Johnson claims there was corruption in the vote with mail-in ballots having been delivered by hand on Aug. 9 instead of being received by mail before the vote deadline. This prompted an improper voting procedure complaint to the Chatham-Kent Police Department.
He also said that alleged "anonymous hate mail opposing the vote" circulated prior to voting day is now in the hands of the Royal Canadian Mounted Police. He said there were claims made that if the Ratification Vote upheld the Crown's offer, the chief and council would benefit monetarily. He said there is no truth to any of the allegations.
Caldwell First Nation, with band status but no land base, has been moving toward this vote for a number of years, overcoming many obstacles along the way from groups of dissenting Caldwells, the municipality of Chatham-Kent and the Chatham-Kent Community Network (CKCN), a citizen group opposed to the creation of a reserve who are applauding the outcome.
The results were being hailed as a "triumph" by MP Jerry Pickard (Liberal-Chatham-Kent-Essex).
Jack Rigby, spokesman for the CKCN insists, "Right has triumphed. I feel happy for the farmers, I'm sure they're all rejoicing over this."
Chatham-Kent Councillor Frank Vercouteren of Blenheim said "as far as the municipality goes, our legal action for a judicial review of the AIP still stays."

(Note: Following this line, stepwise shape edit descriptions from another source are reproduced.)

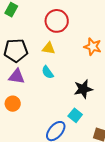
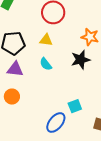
black star: (83, 89) -> (81, 60), moved
cyan square: (75, 115) -> (75, 106), turned 32

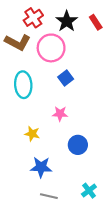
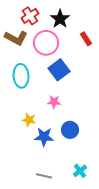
red rectangle: (96, 22) -> (86, 39), moved
blue square: (66, 78) -> (59, 70), size x1.5
blue star: (41, 167) -> (44, 137), moved

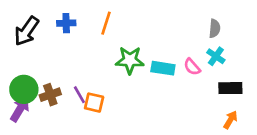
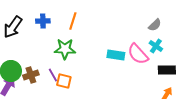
gray semicircle: (215, 28) -> (155, 25), turned 40
green star: (130, 60) -> (65, 49), moved
pink semicircle: (192, 67) -> (138, 54), size x1.6

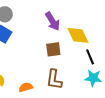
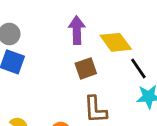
purple arrow: (52, 21) -> (77, 30), turned -138

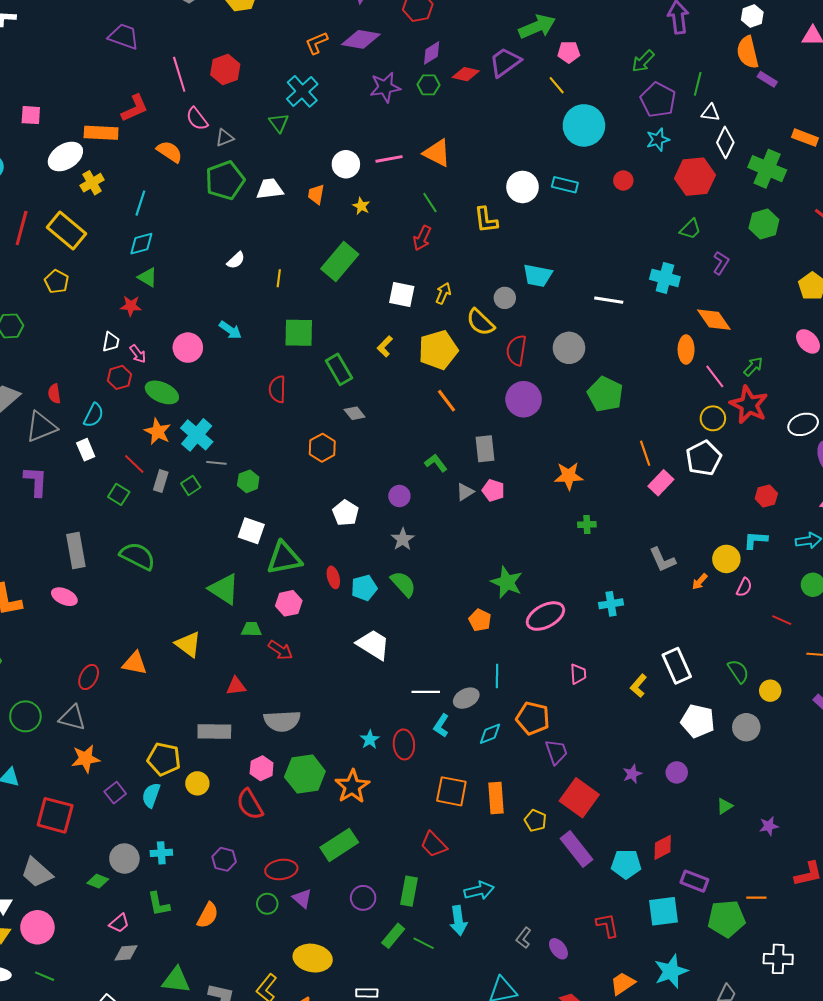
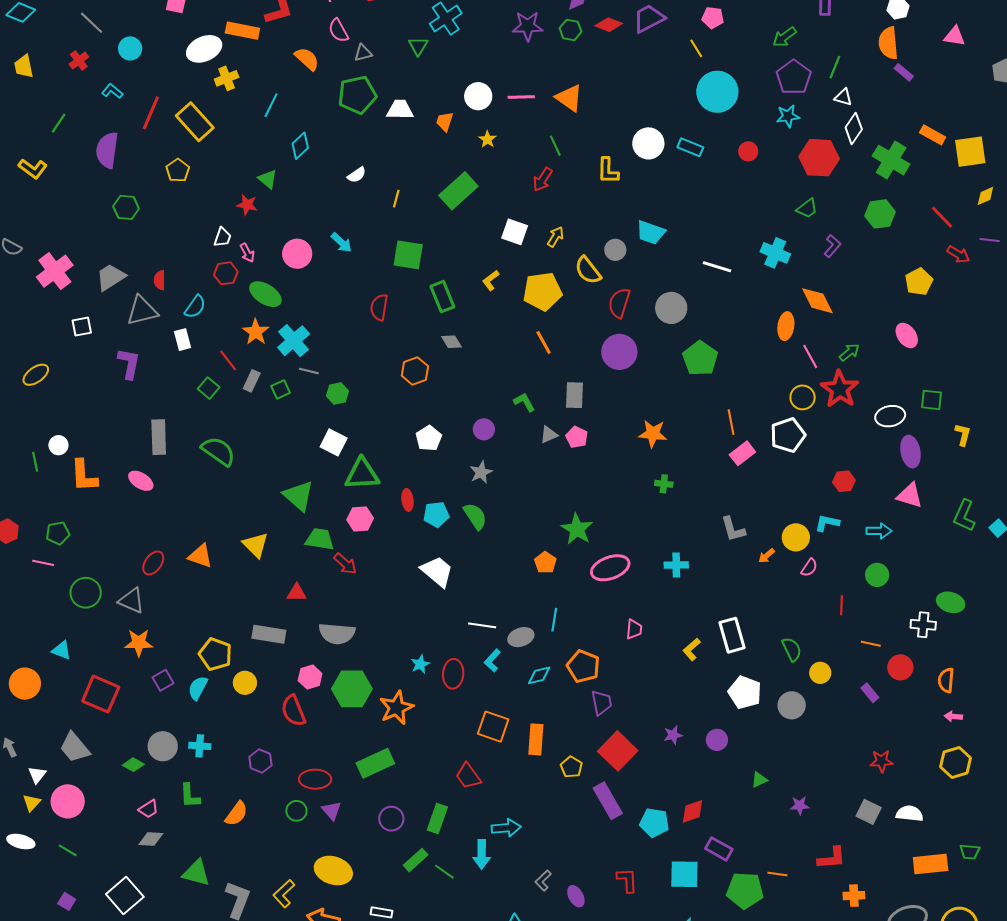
cyan diamond: (141, 244) -> (300, 146), moved, turned -36
red line: (782, 620) -> (842, 605), turned 60
green trapezoid: (251, 629) -> (320, 539), size x1.4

The AIP was signed originally in December 1998 to settle the Caldwell 213-year-old land and treaty rights issue. "Not for sale" signs appeared on farmland surrounding the 700 acres purchased in the early 1990s for construction of Band Council offices and some Band members' homes. The Caldwells have been working to turn this acquisition into Reserve status by adhering to INAC's Additions to Reserve Policy (ATR), a process which takes years to complete.
Peters pointed out the ATR policy normally applies to bands with an existing land base, but the Caldwells are unique in that they have no land base except the acreage purchased a few years ago. "The Settlement Agreement would have recommended that these lands be designated reserve lands," he said.
If the majority of the Band's 181 voting members had voted in favor of the settlement, each member would have received $2,000 as compensation for the 1790 treaty, Johnson explained, reflecting "the modern realities of treaty-making replacing gifts of fishhooks, musical instruments, yarn, sewing needles, tools, and even livestock handed to Indian people in 1790 when the Treaty was signed."
Meanwhile, "It's business as usual while the appeal takes place," Johnson said. The Caldwells have two lawsuits pending, one against lawyer Stanley Mayes who represented a dissident faction of Caldwell members (and has since been removed), and another against the Chatham Daily News who published libelous stories. No comment was available from either party.
Johnson laments the failure so far to secure reserve status and a land base for his people. "We have here our own little community, farmland and a place to go fishing, and hunting. We have seven houses and a council that supports the members who are learning their traditions. But this fight isn't over. The word "surrender" is not in my vocabulary."